Le cimetière des martyrs de la révolution — c’est sa désignation officielle — est un îlot de Palestine au milieu du Liban, niché le long d’une autoroute conduisant à l’aéroport international de Beyrouth. Multiconfessionnel, le lieu ne requiert d’autre critère pour y être enterré que d’avoir milité pour la cause du peuple palestinien sans nécessairement y appartenir. L’endroit raconte ainsi de grandes histoires qui s’écrivent loin de chez elles. Reposent ici les hommes et les femmes d’une époque oubliée qui court de la seconde moitié des années 1960, avec l’établissement au Liban de l’Organisation de libération de la Palestine (OLP), jusqu’au retrait palestinien de Beyrouth à l’été 1982, à la suite de l’invasion israélienne du pays du Cèdre. L’OLP réclamait alors la libération de la Palestine, mais elle bâtissait aussi des institutions sociales, caritatives, militaires et artistiques en exil, mobilisant la population des camps de réfugiés. L’idéal de cette organisation était nationaliste, révolutionnaire et tiers-mondiste : elle tissait des liens avec la gauche libanaise en collaborant notamment avec le Parti communiste (PCL). Sa principale composante, le Fatah de Yasser Arafat (1929-2004), et la gauche palestinienne attiraient dans leurs rangs nombre de militants libanais, arabes et internationaux, parfois venus du Bangladesh, du Japon ou d’Amérique latine. Le département des affaires internationales du Fatah engageait alors le dialogue autour d’une seule « Palestine démocratique » regroupant juifs, chrétiens et musulmans (1), avec l’écrivain Jean-Paul Sartre, ou avec les dirigeants du Parti communiste italien Enrico Berlinguer (1922-1984) et Luigi Longo (1900-1980), comme le relate l’intellectuel palestinien Mounir Chafiq, un ancien cadre du centre de planification de l’OLP, dans ses Mémoires récemment parus (2).
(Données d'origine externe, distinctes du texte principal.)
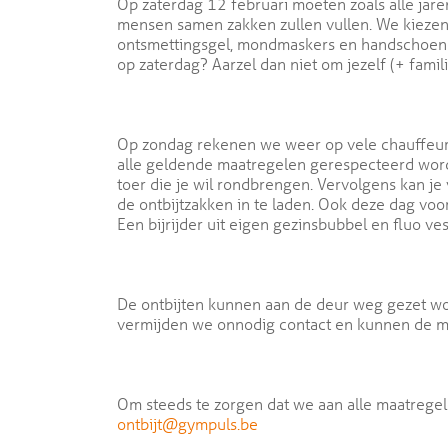
Op zaterdag 12 februari moeten zoals alle jar
mensen samen zakken zullen vullen. We kiezen 
ontsmettingsgel, mondmaskers en handschoenen 
op zaterdag? Aarzel dan niet om jezelf (+ fami
Op zondag rekenen we weer op vele chauffeurs 
alle geldende maatregelen gerespecteerd worde
toer die je wil rondbrengen. Vervolgens kan je
de ontbijtzakken in te laden. Ook deze dag vo
Een bijrijder uit eigen gezinsbubbel en fluo ves
De ontbijten kunnen aan de deur weg gezet wo
vermijden we onnodig contact en kunnen de men
Om steeds te zorgen dat we aan alle maatregel
ontbijt@gympuls.be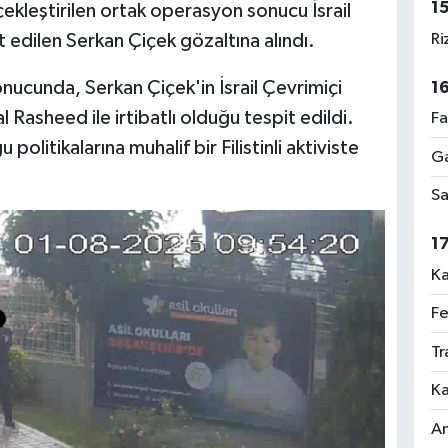
1
leştirilen ortak operasyon sonucu İsrail
Ri
it edilen Serkan Çiçek gözaltına alındı.
sonucunda, Serkan Çiçek'in İsrail Çevrimiçi
1
asheed ile irtibatlı olduğu tespit edildi.
Fa
politikalarına muhalif bir Filistinli aktiviste
Ga
Sa
1
Ka
Fe
Tr
Ka
An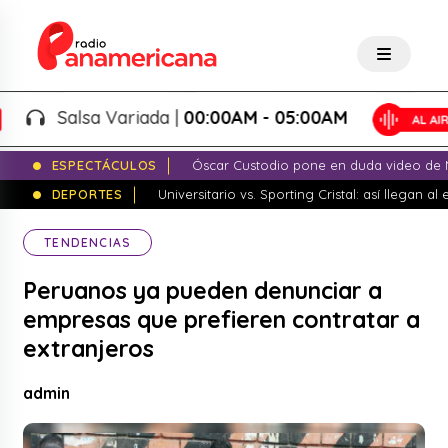
Salsa Variada |
00:00AM - 05:00AM
ESPECTÁCULOS
Óscar Custodio pone en duda video de N
DEPORTES
Universitario vs. Sporting Cristal: así llegan a
TENDENCIAS
Peruanos ya pueden denunciar a
empresas que prefieren contratar a
extranjeros
admin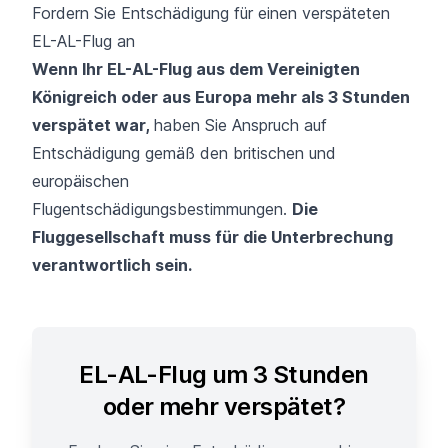
Fordern Sie Entschädigung für einen verspäteten
EL-AL-Flug an
Wenn Ihr EL-AL-Flug aus dem Vereinigten
Königreich oder aus Europa mehr als 3 Stunden
verspätet war,
haben Sie Anspruch auf
Entschädigung gemäß den britischen und
europäischen
Flugentschädigungsbestimmungen.
Die
Fluggesellschaft muss für die Unterbrechung
verantwortlich sein.
EL-AL-Flug um 3 Stunden
oder mehr verspätet?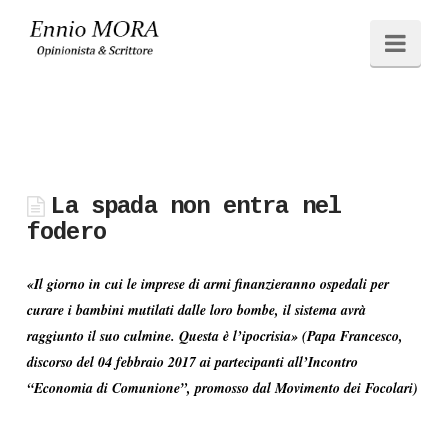
Ennio
Navi
MORA
La spada non entra nel
fodero
«Il giorno in cui le imprese di armi finanzieranno ospedali per
curare i bambini mutilati dalle loro bombe, il sistema avrà
raggiunto il suo culmine. Questa è l’ipocrisia» (Papa Francesco,
discorso del 04 febbraio 2017 ai partecipanti all’Incontro
“Economia di Comunione”, promosso dal Movimento dei Focolari)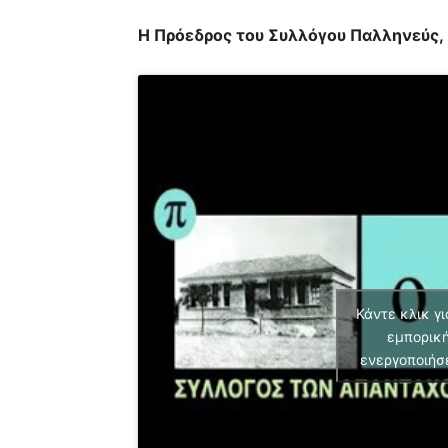
Η Πρόεδρος του Συλλόγου Παλληνεύς,
Κάντε κλικ γι
εμπορική
ενεργοποιήσ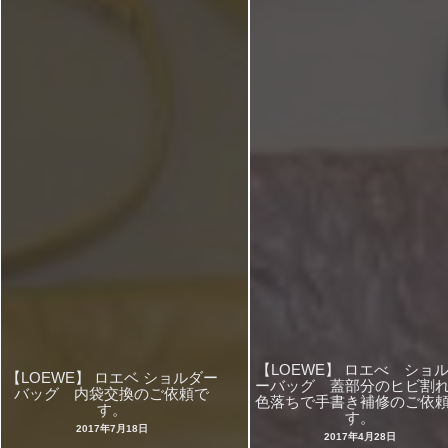
【LOEWE】 ロエべ ショ
【LOEWE】 ロエベ ショルダー
ーバッグ 蓋部分のヒビ割
バッグ 内袋交換のご依頼で
色落ちで手書き補修のご依
す。
す。
2017年7月18日
2017年4月28日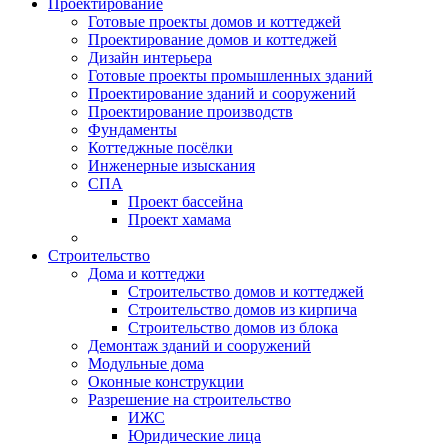
Проектирование
Готовые проекты домов и коттеджей
Проектирование домов и коттеджей
Дизайн интерьера
Готовые проекты промышленных зданий
Проектирование зданий и сооружений
Проектирование производств
Фундаменты
Коттеджные посёлки
Инженерные изыскания
СПА
Проект бассейна
Проект хамама
Строительство
Дома и коттеджи
Строительство домов и коттеджей
Строительство домов из кирпича
Строительство домов из блока
Демонтаж зданий и сооружений
Модульные дома
Оконные конструкции
Разрешение на строительство
ИЖС
Юридические лица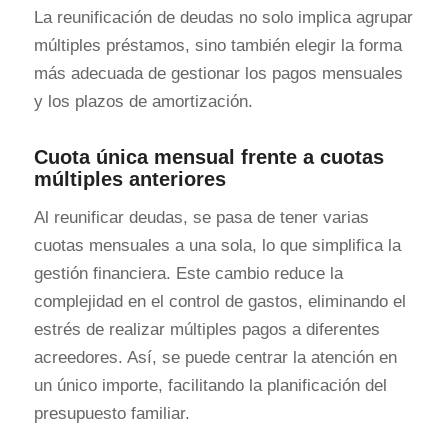
La reunificación de deudas no solo implica agrupar
múltiples préstamos, sino también elegir la forma
más adecuada de gestionar los pagos mensuales
y los plazos de amortización.
Cuota única mensual frente a cuotas
múltiples anteriores
Al reunificar deudas, se pasa de tener varias
cuotas mensuales a una sola, lo que simplifica la
gestión financiera. Este cambio reduce la
complejidad en el control de gastos, eliminando el
estrés de realizar múltiples pagos a diferentes
acreedores. Así, se puede centrar la atención en
un único importe, facilitando la planificación del
presupuesto familiar.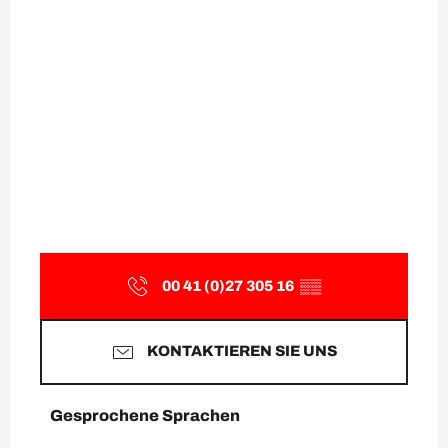
00 41 (0)27 305 16
▒▒
KONTAKTIEREN SIE UNS
Gesprochene Sprachen
Gesprochene Sprachen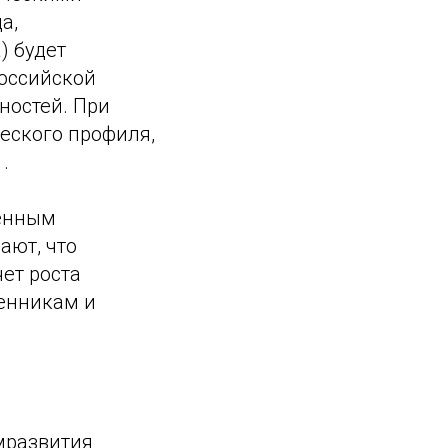
а,
) будет
оссийской
ностей. При
ческого профиля,
.
венным
ают, что
ет роста
енникам и
мразвития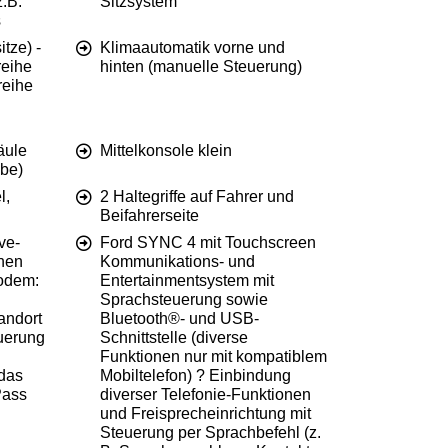
.B.
Sitzsystem
s
tze) -
Klimaautomatik vorne und
reihe
hinten (manuelle Steuerung)
reihe
äule
Mittelkonsole klein
ebe)
l,
2 Haltegriffe auf Fahrer und
Beifahrerseite
ve-
Ford SYNC 4 mit Touchscreen
onen
Kommunikations- und
odem:
Entertainmentsystem mit
Sprachsteuerung sowie
andort
Bluetooth®- und USB-
uerung
Schnittstelle (diverse
Funktionen nur mit kompatiblem
das
Mobiltelefon) ? Einbindung
Pass
diverser Telefonie-Funktionen
und Freisprecheinrichtung mit
Steuerung per Sprachbefehl (z.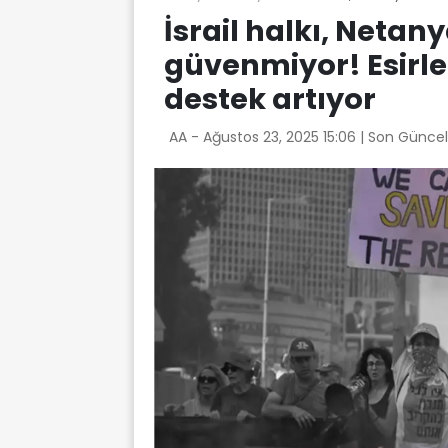
İsrail halkı, Neta
güvenmiyor! Esirle
destek artıyor
AA -
Ağustos 23, 2025 15:06
| Son Güncel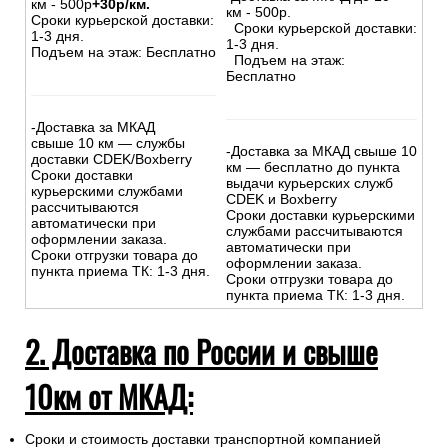
км - 500р
+30р/км.
км - 500р.
Сроки курьерской доставки:
Сроки курьерской доставки:
1-3 дня.
1-3 дня.
Подъем на этаж: Бесплатно
Подъем на этаж:
Бесплатно
-Доставка за МКАД
свыше 10 км — службы
-Доставка за МКАД свыше 10
доставки CDEK/Boxberry
км — бесплатно до пункта
Сроки доставки
выдачи курьерских служб
курьерскими службами
CDEK и Boxberry
рассчитываются
Сроки доставки курьерскими
автоматически при
службами рассчитываются
оформлении заказа.
автоматически при
Сроки отгрузки товара до
оформлении заказа.
пункта приема ТК: 1-3 дня.
Сроки отгрузки товара до
пункта приема ТК: 1-3 дня.
2. Доставка по России и свыше
10км от МКАД:
Сроки и стоимость доставки транспортной компанией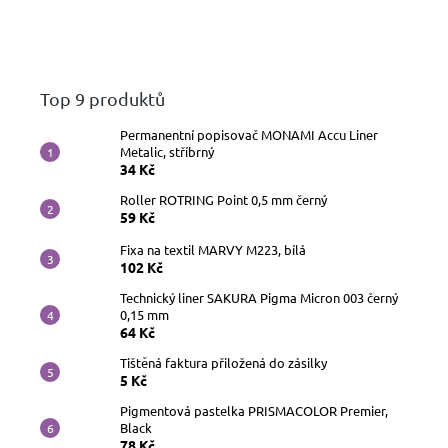
Top 9 produktů
Permanentní popisovač MONAMI Accu Liner
Metalic, stříbrný
34 Kč
Roller ROTRING Point 0,5 mm černý
59 Kč
Fixa na textil MARVY M223, bílá
102 Kč
Technický liner SAKURA Pigma Micron 003 černý
0,15 mm
64 Kč
Tištěná faktura přiložená do zásilky
5 Kč
Pigmentová pastelka PRISMACOLOR Premier,
Black
78 Kč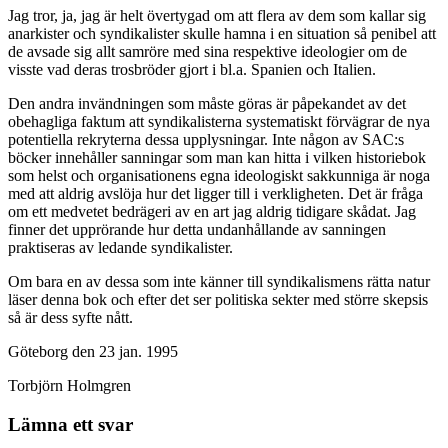
Jag tror, ja, jag är helt övertygad om att flera av dem som kallar sig
anarkister och syndikalister skulle hamna i en situation så penibel att
de avsade sig allt samröre med sina respektive ideologier om de
visste vad deras trosbröder gjort i bl.a. Spanien och Italien.
Den andra invändningen som måste göras är påpekandet av det
obehagliga faktum att syndikalisterna systematiskt förvägrar de nya
potentiella rekryterna dessa upplysningar. Inte någon av SAC:s
böcker innehåller sanningar som man kan hitta i vilken historiebok
som helst och organisationens egna ideologiskt sakkunniga är noga
med att aldrig avslöja hur det ligger till i verkligheten. Det är fråga
om ett medvetet bedrägeri av en art jag aldrig tidigare skådat. Jag
finner det upprörande hur detta undanhållande av sanningen
praktiseras av ledande syndikalister.
Om bara en av dessa som inte känner till syndikalismens rätta natur
läser denna bok och efter det ser politiska sekter med större skepsis
så är dess syfte nått.
Göteborg den 23 jan. 1995
Torbjörn Holmgren
Lämna ett svar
Dépendante de l’organisation, la Fondation de soutien aux familles de martyrs et blessés palestiniens est créée en 1965. Elle loue alors un petit terrain à l’État libanais, non loin du camp de réfugiés de Chatila, pour y implanter un cimetière national palestinien. Une partie de la concession est détruite et sert de camp retranché aux Palestiniens lors de la guerre qui les oppose au mouvement chiite libanais Amal, soutenu par la Syrie, entre 1985 et 1987. À la fin de la guerre civile (1990), lors de la période de la reconstruction, le site est menacé par les projets de réaménagement de l’autoroute, et voit sa superficie réduite par les plans de réaménagement urbain. Ce cimetière n’est pas à confondre avec deux autres « territoires palestiniens de mémoire (3) » à Chatila : à l’entrée sud du camp, le mémorial (qui est aussi une fosse commune) des massacres de septembre 1982 commis par les milices chrétiennes alliées à Tel-Aviv lors de l’occupation israélienne de Beyrouth ; et la mosquée de Chatila, au centre du camp, où reposent près de cinq cents victimes des combats entre le Fatah et Amal. Au contraire de ceux-ci, le cimetière des martyrs de la révolution ne se trouve pas dans l’enceinte même du camp, mais sur son flanc est, le long de l’avenue Gamal-Abdel-Nasser.
Un saut dans le temps
Bordé par un axe routier pollué et souvent congestionné, le site est mal connu des Libanais. Caché par une déchetterie, des ateliers de ferraillage, quelques arbres et un point de contrôle de l’armée libanaise, il reste invisible aux conducteurs pressés traversant le rond-point de Chatila. À l’entrée, des drapeaux palestiniens et l’étendard jaune et blanc du Fatah surplombent les murs d’enceinte. Le visage d’Arafat recouvre un pan entier de pierres décrépi. En pénétrant dans l’endroit, sous une voûte de pins et de palmiers, l’atmosphère est soudain paisible. Le bourdonnement de l’autoroute qui longe la banlieue sud de Beyrouth s’estompe. Des allées de tombes basses sont alignées irrégulièrement. Des noms gravés en noir sur les pierres blanches, mais aussi des emblèmes de partis politiques palestiniens, se confondent avec les fêlures des tombes. Certaines, sales et à moitié éventrées, contrastent avec celles, bien blanches, nettoyées régulièrement. À côté des tombes, sur les troncs d’arbres et les murs ocre, des posters plastifiés de militants palestiniens, certains décolorés, d’autres aux couleurs vives. Sur les tombes, les familles des défunts ont parfois fiché des rameaux d’olivier dans des bouteilles ou des pots en plastique. La famille qui est chargée de l’entretien du site vit dans une maisonnette proche de l’entrée principale. On peut voir le père et ses deux enfants brûler des tas de branches et de feuilles mortes dans les allées blanches. La mère lance de grands seaux d’eau sur le sol et frotte avec son balai-brosse. L’aîné est souvent assis sur une chaise en plastique, se balançant sous les étendards du Fatah, le nez dans son portable, guettant du coin de l’œil les allées et venues. C’est à cette famille qu’il faut s’adresser si l’on cherche une tombe en particulier.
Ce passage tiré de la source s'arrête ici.